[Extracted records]
::::::
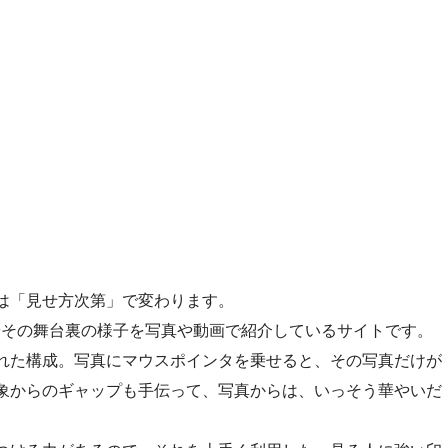
は「見せ方次第」で変わります。
やその舞台裏の様子を写真や動画で紹介しているサイトです。
れた構成。写真にマウスポインタを乗せると、その写真だけが
象からのギャップも手伝って、写真からは、いっそう華やいだ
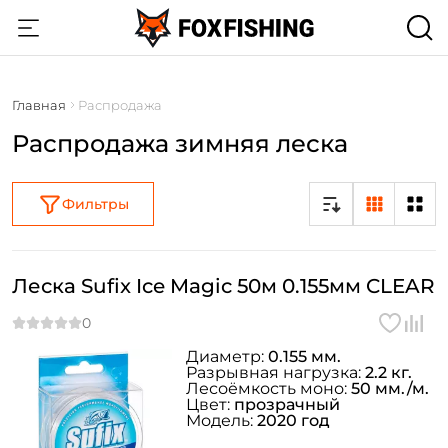
Главная
Распродажа
Распродажа зимняя леска
Фильтры
Леска Sufix Ice Magic 50м 0.155мм CLEAR
Диаметр:
0.155 мм.
Разрывная нагрузка:
2.2 кг.
Лесоёмкость моно:
50 мм./м.
Цвет:
прозрачный
Модель:
2020 год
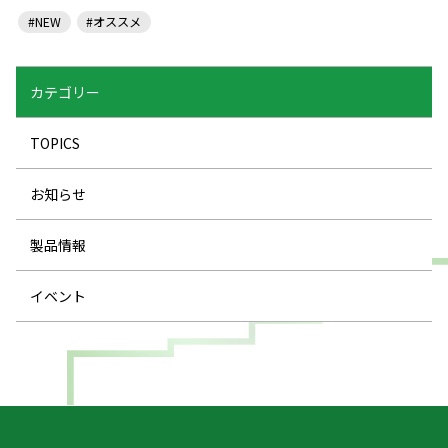
#NEW
#オススメ
カテゴリー
TOPICS
お知らせ
製品情報
イベント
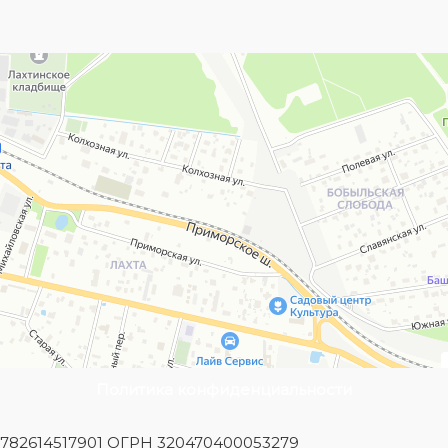
Политика конфиденциальности
Н 782614517901 ОГРН 320470400053279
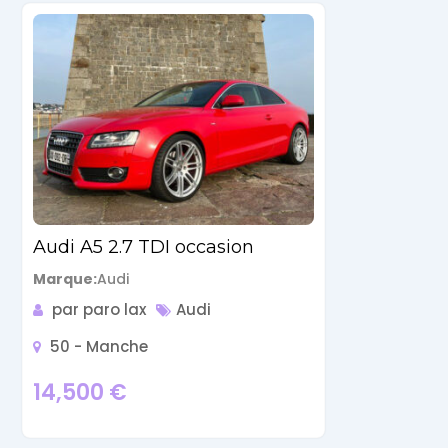
Audi A5 2.7 TDI occasion
Marque
Audi
par paro lax
Audi
50 - Manche
14,500
€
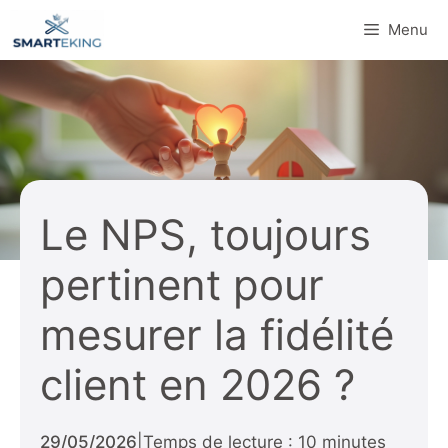
Aller
Menu
au
contenu
Le NPS, toujours
pertinent pour
mesurer la fidélité
client en 2026 ?
29/05/2026
|
Temps de lecture : 10 minutes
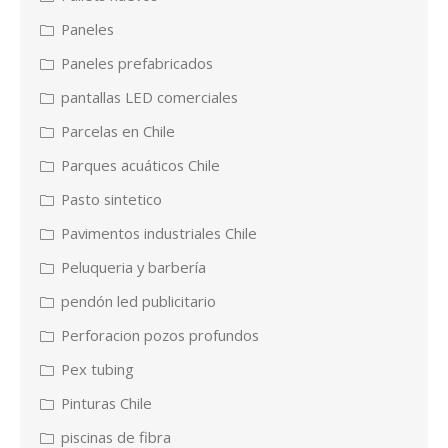
Paneles
Paneles prefabricados
pantallas LED comerciales
Parcelas en Chile
Parques acuáticos Chile
Pasto sintetico
Pavimentos industriales Chile
Peluqueria y barbería
pendón led publicitario
Perforacion pozos profundos
Pex tubing
Pinturas Chile
piscinas de fibra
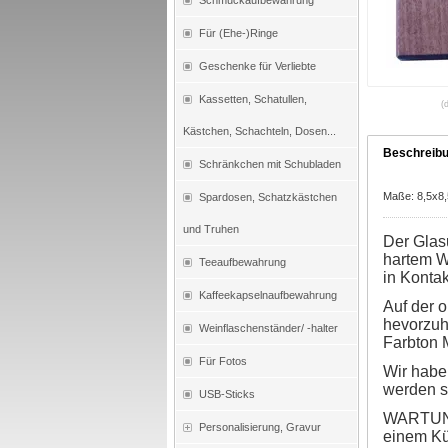
Schmuckaufbewahrung
Für (Ehe-)Ringe
Geschenke für Verliebte
Kassetten, Schatullen,
(
Kästchen, Schachteln, Dosen...
Beschreib
Schränkchen mit Schubladen
Maße: 8,5x8
Spardosen, Schatzkästchen
und Truhen
Der Glasu
hartem Wa
Teeaufbewahrung
in Konta
Kaffeekapselnaufbewahrung
Auf der 
hevorzuh
Weinflaschenständer/ -halter
Farbton
Für Fotos
Wir haben
werden s
USB-Sticks
WARTUNG:
Personalisierung, Gravur
einem Kü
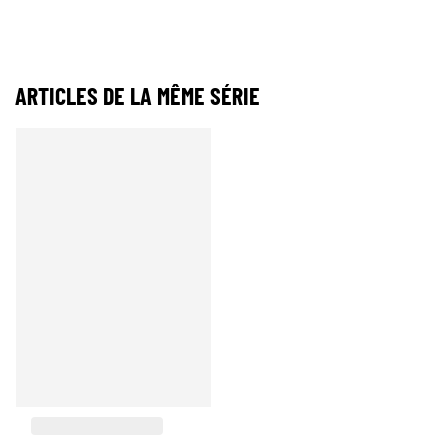
ARTICLES DE LA MÊME SÉRIE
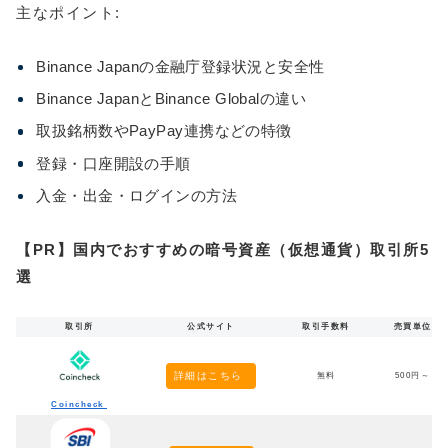
主なポイント:
Binance Japanの金融庁登録状況と安全性
Binance JapanとBinance Globalの違い
取扱銘柄数やPayPay連携などの特徴
登録・口座開設の手順
入金・出金・ログインの方法
【PR】国内でおすすめの暗号資産（仮想通貨）取引所5
選
取引所
公式サイト
取引手数料
売買単位
詳細はこちら
無料
500円～
Coincheck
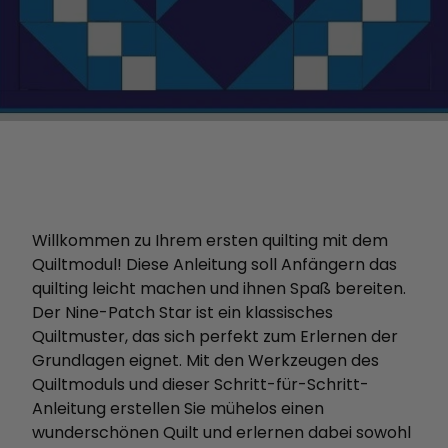
Willkommen zu Ihrem ersten quilting mit dem
Quiltmodul! Diese Anleitung soll Anfängern das
quilting leicht machen und ihnen Spaß bereiten.
Der Nine-Patch Star ist ein klassisches
Quiltmuster, das sich perfekt zum Erlernen der
Grundlagen eignet. Mit den Werkzeugen des
Quiltmoduls und dieser Schritt-für-Schritt-
Anleitung erstellen Sie mühelos einen
wunderschönen Quilt und erlernen dabei sowohl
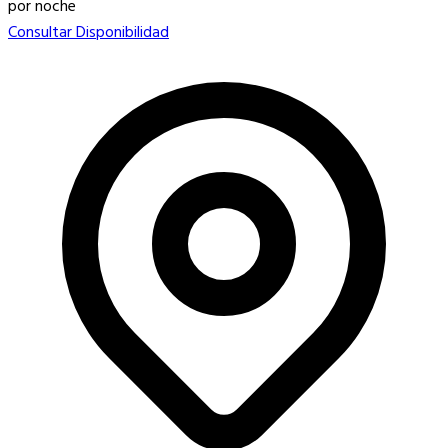
por noche
Consultar Disponibilidad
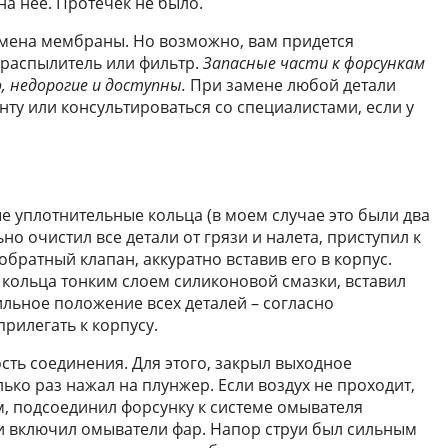
на нее. Протечек не было.
амена мембраны. Но возможно, вам придется
 распылитель или фильтр.
Запасные части к форсункам
, недорогие и доступны.
При замене любой детали
ту или консультироваться со специалистами, если у
е уплотнительные кольца (в моем случае это были два
но очистил все детали от грязи и налета, приступил к
обратный клапан, аккуратно вставив его в корпус.
 кольца тонким слоем силиконовой смазки, вставил
льное положение всех деталей – согласно
рилегать к корпусу.
сть соединения. Для этого, закрыл выходное
ько раз нажал на плунжер. Если воздух не проходит,
м, подсоединил форсунку к системе омывателя
и включил омыватели фар. Напор струи был сильным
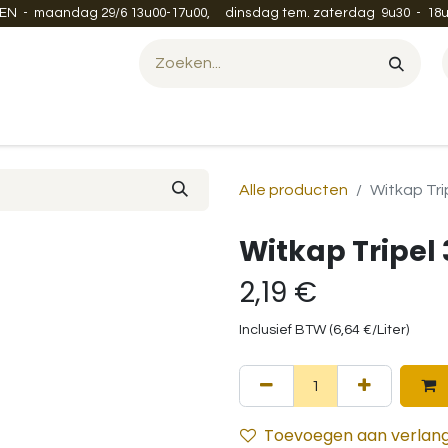
EN - maandag 29/6 13u00-17u00, dinsdag tem. zaterdag 9u30 - 18u
Evenement organiseren?
Leveren en verzenden
Contac
Alle producten
Witkap Tri
Witkap Tripel 
2,19
€
Inclusief BTW (
6,64
€
/
Liter
)
Toevoegen aan verlangl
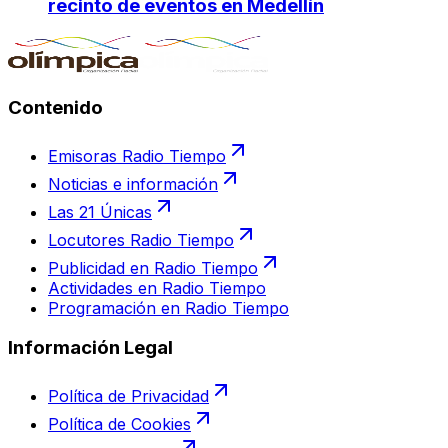
recinto de eventos en Medellín
Contenido
Emisoras Radio Tiempo
Noticias e información
Las 21 Únicas
Locutores Radio Tiempo
Publicidad en Radio Tiempo
Actividades en Radio Tiempo
Programación en Radio Tiempo
Información Legal
Política de Privacidad
Política de Cookies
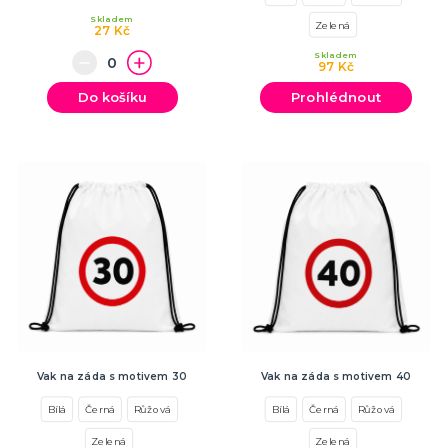
Skladem
Zelená
27 Kč
Skladem
97 Kč
Do košíku
Prohlédnout
Vak na záda s motivem 30
Vak na záda s motivem 40
Bílá
Černá
Růžová
Bílá
Černá
Růžová
Zelená
Zelená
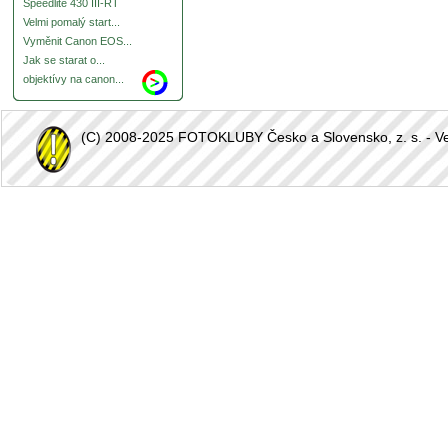
Speedlite 430 III-RT
Velmi pomalý start...
Vyměnit Canon EOS...
Jak se starat o...
objektívy na canon...
(C) 2008-2025 FOTOKLUBY Česko a Slovensko, z. s. - Vešk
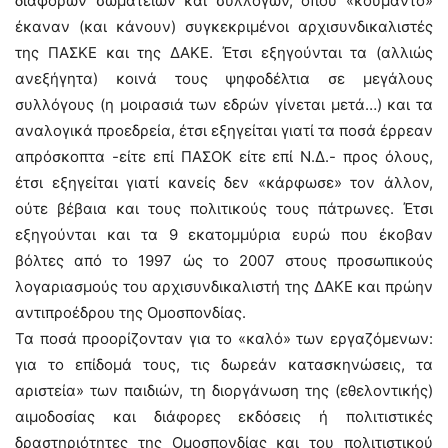
διαφόρων σωματείων και συλλόγων, όπου «κουμάντο»
έκαναν (και κάνουν) συγκεκριμένοι αρχισυνδικαλιστές
της ΠΑΣΚΕ και της ΔΑΚΕ. Έτσι εξηγούνται τα (αλλιώς
ανεξήγητα) κοινά τους ψηφοδέλτια σε μεγάλους
συλλόγους (η μοιρασιά των εδρών γίνεται μετά…) και τα
αναλογικά προεδρεία, έτσι εξηγείται γιατί τα ποσά έρρεαν
απρόσκοπτα -είτε επί ΠΑΣΟΚ είτε επί Ν.Δ.- προς όλους,
έτσι εξηγείται γιατί κανείς δεν «κάρφωσε» τον άλλον,
ούτε βέβαια και τους πολιτικούς τους πάτρωνες. Έτσι
εξηγούνται και τα 9 εκατομμύρια ευρώ που έκοβαν
βόλτες από το 1997 ώς το 2007 στους προσωπικούς
λογαριασμούς του αρχισυνδικαλιστή της ΔΑΚΕ και πρώην
αντιπροέδρου της Ομοσπονδίας.
Τα ποσά προορίζονταν για το «καλό» των εργαζόμενων:
για το επίδομά τους, τις δωρεάν κατασκηνώσεις, τα
αριστεία» των παιδιών, τη διοργάνωση της (εθελοντικής)
αιμοδοσίας και διάφορες εκδόσεις ή πολιτιστικές
δραστηριότητες της Ομοσπονδίας και του πολιτιστικού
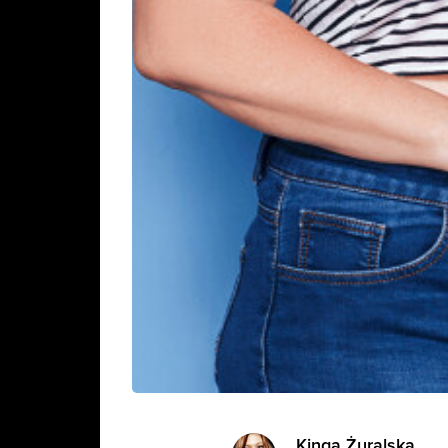
Kinga Żuralska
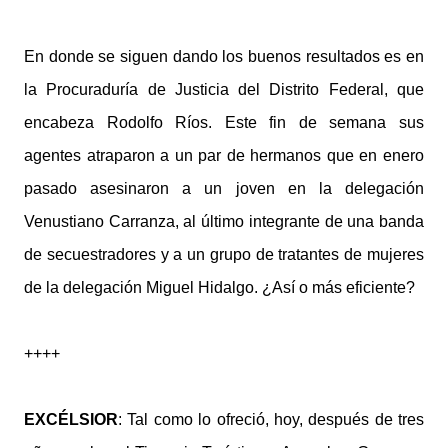
En donde se siguen dando los buenos resultados es en
la Procuraduría de Justicia del Distrito Federal, que
encabeza Rodolfo Ríos. Este fin de semana sus
agentes atraparon a un par de hermanos que en enero
pasado asesinaron a un joven en la delegación
Venustiano Carranza, al último integrante de una banda
de secuestradores y a un grupo de tratantes de mujeres
de la delegación Miguel Hidalgo. ¿Así o más eficiente?
++++
EXCÉLSIOR
: Tal como lo ofreció, hoy, después de tres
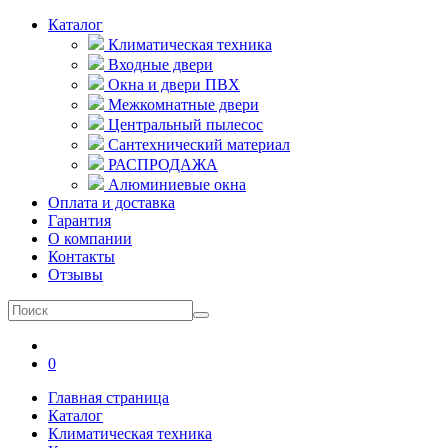
Каталог
Климатическая техника
Входные двери
Окна и двери ПВХ
Межкомнатные двери
Центральный пылесос
Сантехнический материал
РАСПРОДАЖА
Алюминиевые окна
Оплата и доставка
Гарантия
О компании
Контакты
Отзывы
0
Главная страница
Каталог
Климатическая техника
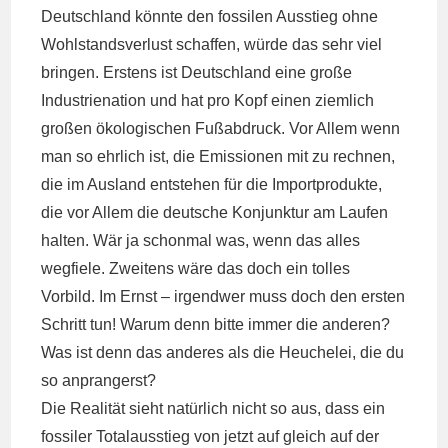
Deutschland könnte den fossilen Ausstieg ohne
Wohlstandsverlust schaffen, würde das sehr viel
bringen. Erstens ist Deutschland eine große
Industrienation und hat pro Kopf einen ziemlich
großen ökologischen Fußabdruck. Vor Allem wenn
man so ehrlich ist, die Emissionen mit zu rechnen,
die im Ausland entstehen für die Importprodukte,
die vor Allem die deutsche Konjunktur am Laufen
halten. Wär ja schonmal was, wenn das alles
wegfiele. Zweitens wäre das doch ein tolles
Vorbild. Im Ernst – irgendwer muss doch den ersten
Schritt tun! Warum denn bitte immer die anderen?
Was ist denn das anderes als die Heuchelei, die du
so anprangerst?
Die Realität sieht natürlich nicht so aus, dass ein
fossiler Totalausstieg von jetzt auf gleich auf der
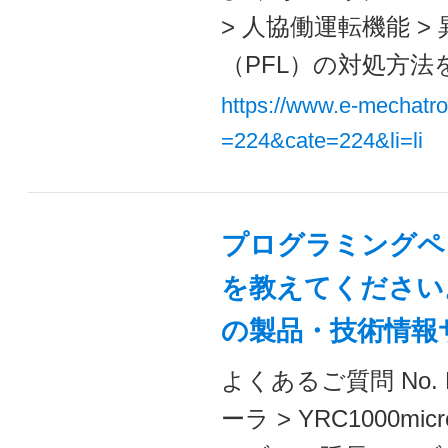
> 人協働運転機能 >
（PFL）の対処方法を
https://www.e-mechatr
=224&cate=224&li=li
プログラミングペ
を教えてください。
の製品・技術情報
よくあるご質問 No. 
ーラ > YRC1000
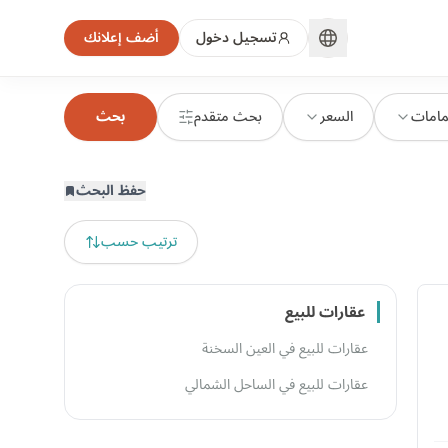
تسجيل دخول
أضف إعلانك
مامات
السعر
بحث متقدم
بحث
حفظ البحث
ترتيب حسب
عقارات للبيع
عقارات للبيع في العين السخنة
عقارات للبيع في الساحل الشمالي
::::::
EXERCISE GOAL: I need each line of the entries that holds the string "quilting" located and copied.

WRITTEN RESPONSE:
Willkommen zu Ihrem ersten quilting mit dem
quilting leicht machen und ihnen Spaß bereiten.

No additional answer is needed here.